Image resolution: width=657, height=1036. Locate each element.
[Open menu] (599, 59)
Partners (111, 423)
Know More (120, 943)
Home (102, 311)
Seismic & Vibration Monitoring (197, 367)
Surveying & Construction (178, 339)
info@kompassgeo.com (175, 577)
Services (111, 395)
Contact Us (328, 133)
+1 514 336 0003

---

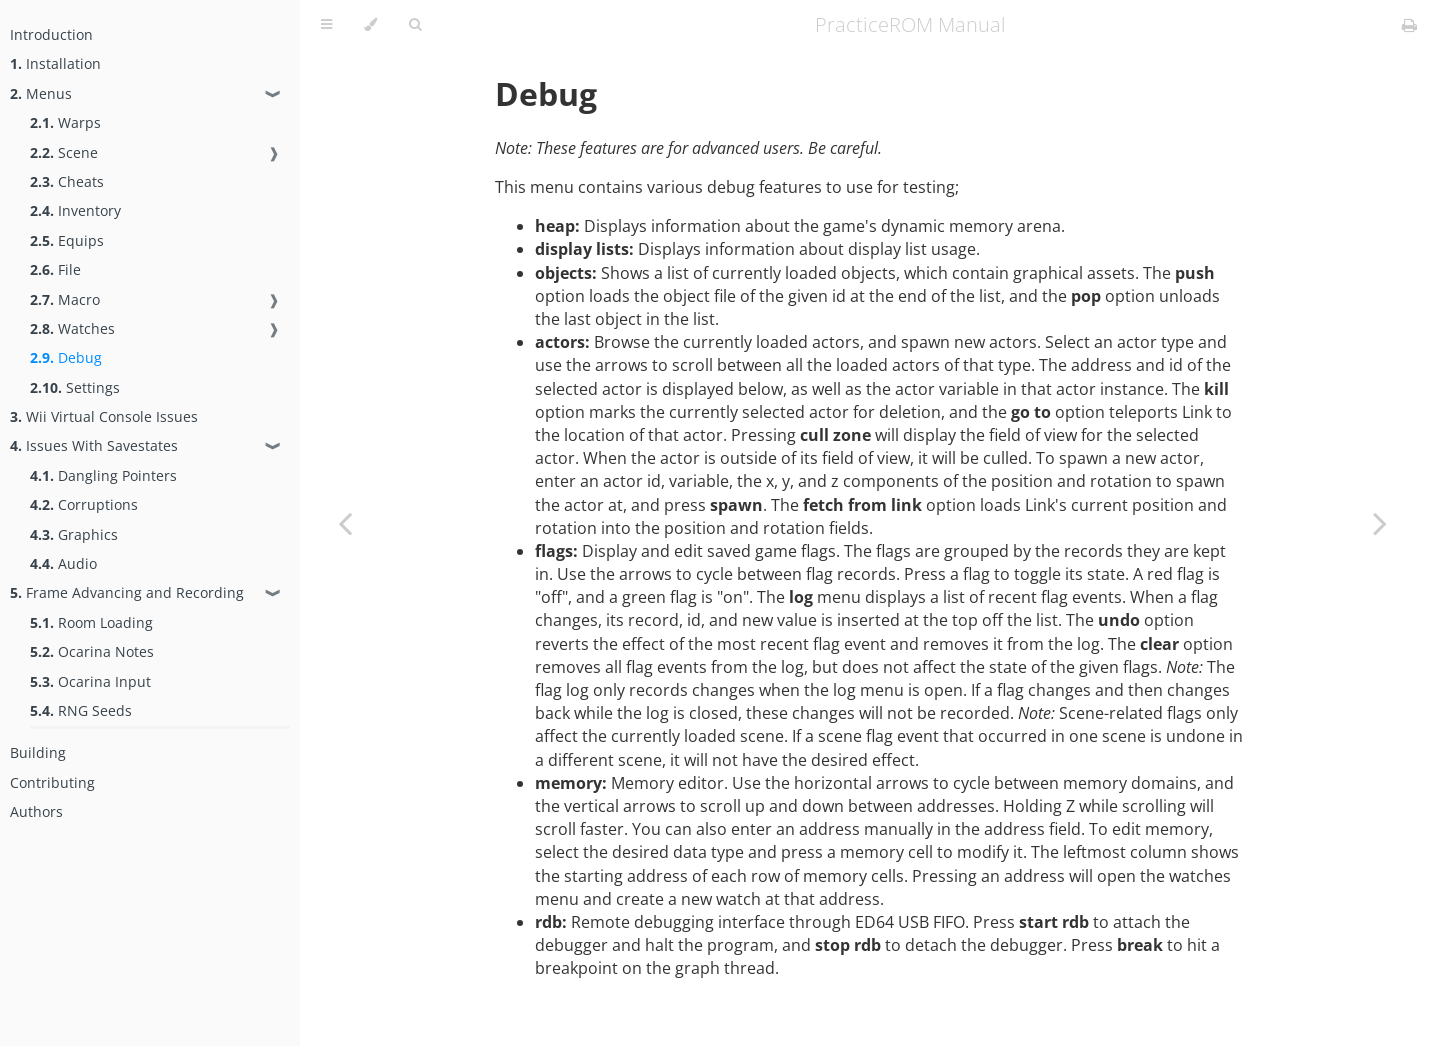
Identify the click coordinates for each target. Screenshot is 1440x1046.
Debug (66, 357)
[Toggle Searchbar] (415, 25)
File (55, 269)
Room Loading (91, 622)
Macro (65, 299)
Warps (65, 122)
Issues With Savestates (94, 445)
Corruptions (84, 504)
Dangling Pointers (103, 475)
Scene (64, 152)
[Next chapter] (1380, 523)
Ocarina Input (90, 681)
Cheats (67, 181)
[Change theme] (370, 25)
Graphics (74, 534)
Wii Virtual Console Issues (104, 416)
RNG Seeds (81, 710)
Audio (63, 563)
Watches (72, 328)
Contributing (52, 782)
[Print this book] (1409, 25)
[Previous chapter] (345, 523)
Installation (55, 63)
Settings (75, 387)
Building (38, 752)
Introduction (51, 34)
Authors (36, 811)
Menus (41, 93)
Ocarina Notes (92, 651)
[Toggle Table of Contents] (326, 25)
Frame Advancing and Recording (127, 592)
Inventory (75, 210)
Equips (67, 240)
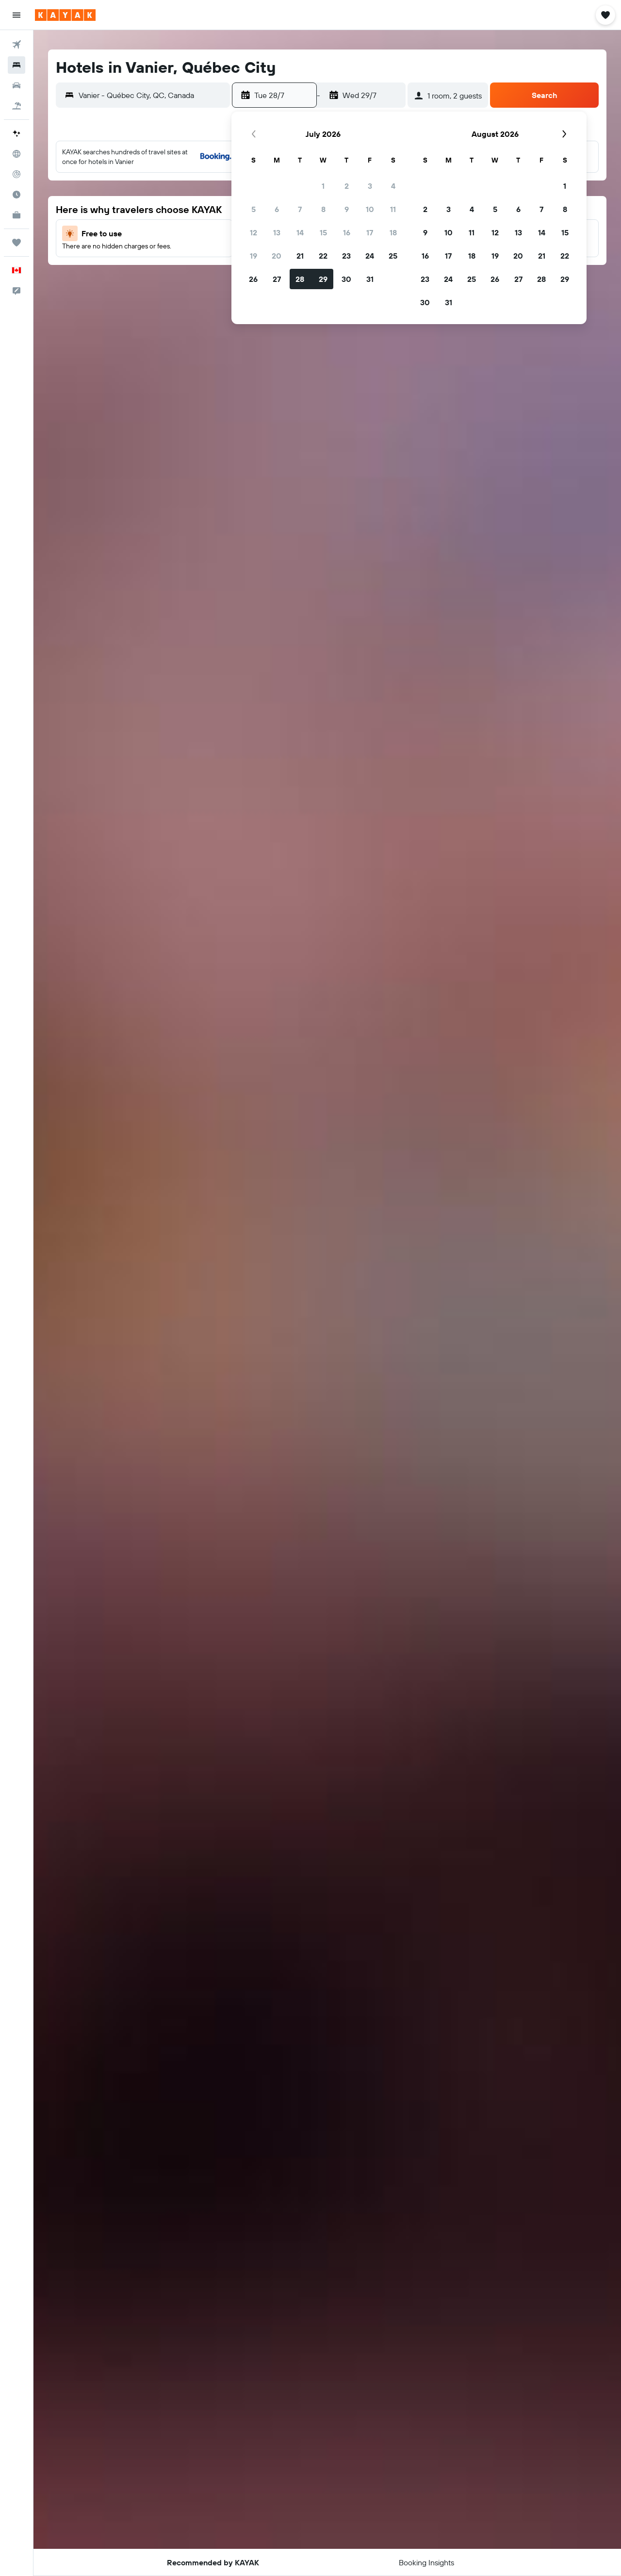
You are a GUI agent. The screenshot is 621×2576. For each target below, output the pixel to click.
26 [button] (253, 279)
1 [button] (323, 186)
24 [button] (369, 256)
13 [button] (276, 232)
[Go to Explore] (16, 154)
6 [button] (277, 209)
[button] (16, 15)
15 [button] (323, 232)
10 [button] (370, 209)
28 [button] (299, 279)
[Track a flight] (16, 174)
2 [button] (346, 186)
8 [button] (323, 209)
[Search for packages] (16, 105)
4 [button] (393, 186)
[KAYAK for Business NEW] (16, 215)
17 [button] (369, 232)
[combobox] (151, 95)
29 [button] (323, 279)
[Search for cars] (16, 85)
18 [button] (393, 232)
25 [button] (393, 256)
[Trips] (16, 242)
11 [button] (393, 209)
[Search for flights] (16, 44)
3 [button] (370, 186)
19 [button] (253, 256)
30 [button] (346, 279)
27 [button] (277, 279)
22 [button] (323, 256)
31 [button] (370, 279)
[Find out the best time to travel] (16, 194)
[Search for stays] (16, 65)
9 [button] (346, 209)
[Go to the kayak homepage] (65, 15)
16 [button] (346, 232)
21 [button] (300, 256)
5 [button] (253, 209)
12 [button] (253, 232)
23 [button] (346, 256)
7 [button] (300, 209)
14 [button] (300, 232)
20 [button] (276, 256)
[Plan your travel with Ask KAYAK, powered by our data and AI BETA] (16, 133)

--

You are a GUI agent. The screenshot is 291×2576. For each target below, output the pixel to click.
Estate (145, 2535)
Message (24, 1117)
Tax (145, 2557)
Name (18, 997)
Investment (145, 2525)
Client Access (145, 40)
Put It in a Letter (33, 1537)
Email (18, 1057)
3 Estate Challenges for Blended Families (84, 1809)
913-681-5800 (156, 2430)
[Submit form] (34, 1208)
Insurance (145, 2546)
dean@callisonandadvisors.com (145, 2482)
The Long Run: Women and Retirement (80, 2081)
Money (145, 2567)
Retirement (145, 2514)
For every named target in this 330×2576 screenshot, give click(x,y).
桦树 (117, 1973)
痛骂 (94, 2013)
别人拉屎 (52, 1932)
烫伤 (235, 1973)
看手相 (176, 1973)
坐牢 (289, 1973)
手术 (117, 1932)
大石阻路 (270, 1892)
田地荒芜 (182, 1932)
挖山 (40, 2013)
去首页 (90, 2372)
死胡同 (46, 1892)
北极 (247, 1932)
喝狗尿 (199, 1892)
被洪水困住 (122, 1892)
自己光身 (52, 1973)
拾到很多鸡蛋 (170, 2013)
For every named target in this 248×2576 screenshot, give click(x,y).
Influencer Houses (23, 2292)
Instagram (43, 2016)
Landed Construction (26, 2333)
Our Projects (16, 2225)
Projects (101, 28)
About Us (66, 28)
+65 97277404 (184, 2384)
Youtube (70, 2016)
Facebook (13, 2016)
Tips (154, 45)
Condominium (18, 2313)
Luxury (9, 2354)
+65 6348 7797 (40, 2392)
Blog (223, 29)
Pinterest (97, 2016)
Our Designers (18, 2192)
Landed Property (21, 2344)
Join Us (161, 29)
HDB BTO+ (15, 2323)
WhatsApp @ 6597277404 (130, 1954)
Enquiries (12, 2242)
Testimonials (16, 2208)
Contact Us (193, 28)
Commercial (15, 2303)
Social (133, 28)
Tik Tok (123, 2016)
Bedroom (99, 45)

▶ WHAT YOU SHOULD DO
The answer is the run of lines above from the line containing "Estate (145, 2535)" through the line containing "Bedroom (99, 45)", copied exactly and alone.

▶ SOLUTION TO THE EXERCISE
Estate (145, 2535)
Message (24, 1117)
Tax (145, 2557)
Name (18, 997)
Investment (145, 2525)
Client Access (145, 40)
Put It in a Letter (33, 1537)
Email (18, 1057)
3 Estate Challenges for Blended Families (84, 1809)
913-681-5800 (156, 2430)
[Submit form] (34, 1208)
Insurance (145, 2546)
dean@callisonandadvisors.com (145, 2482)
The Long Run: Women and Retirement (80, 2081)
Money (145, 2567)
Retirement (145, 2514)
For every named target in this 330×2576 screenshot, give click(x,y).
桦树 (117, 1973)
痛骂 (94, 2013)
别人拉屎 (52, 1932)
烫伤 (235, 1973)
看手相 (176, 1973)
坐牢 (289, 1973)
手术 (117, 1932)
大石阻路 (270, 1892)
田地荒芜 (182, 1932)
挖山 (40, 2013)
去首页 (90, 2372)
死胡同 (46, 1892)
北极 (247, 1932)
喝狗尿 (199, 1892)
被洪水困住 (122, 1892)
自己光身 (52, 1973)
拾到很多鸡蛋 (170, 2013)
For every named target in this 248×2576 screenshot, give click(x,y).
Influencer Houses (23, 2292)
Instagram (43, 2016)
Landed Construction (26, 2333)
Our Projects (16, 2225)
Projects (101, 28)
About Us (66, 28)
+65 97277404 (184, 2384)
Youtube (70, 2016)
Facebook (13, 2016)
Tips (154, 45)
Condominium (18, 2313)
Luxury (9, 2354)
+65 6348 7797 (40, 2392)
Blog (223, 29)
Pinterest (97, 2016)
Our Designers (18, 2192)
Landed Property (21, 2344)
Join Us (161, 29)
HDB BTO+ (15, 2323)
WhatsApp @ 6597277404 (130, 1954)
Enquiries (12, 2242)
Testimonials (16, 2208)
Contact Us (193, 28)
Commercial (15, 2303)
Social (133, 28)
Tik Tok (123, 2016)
Bedroom (99, 45)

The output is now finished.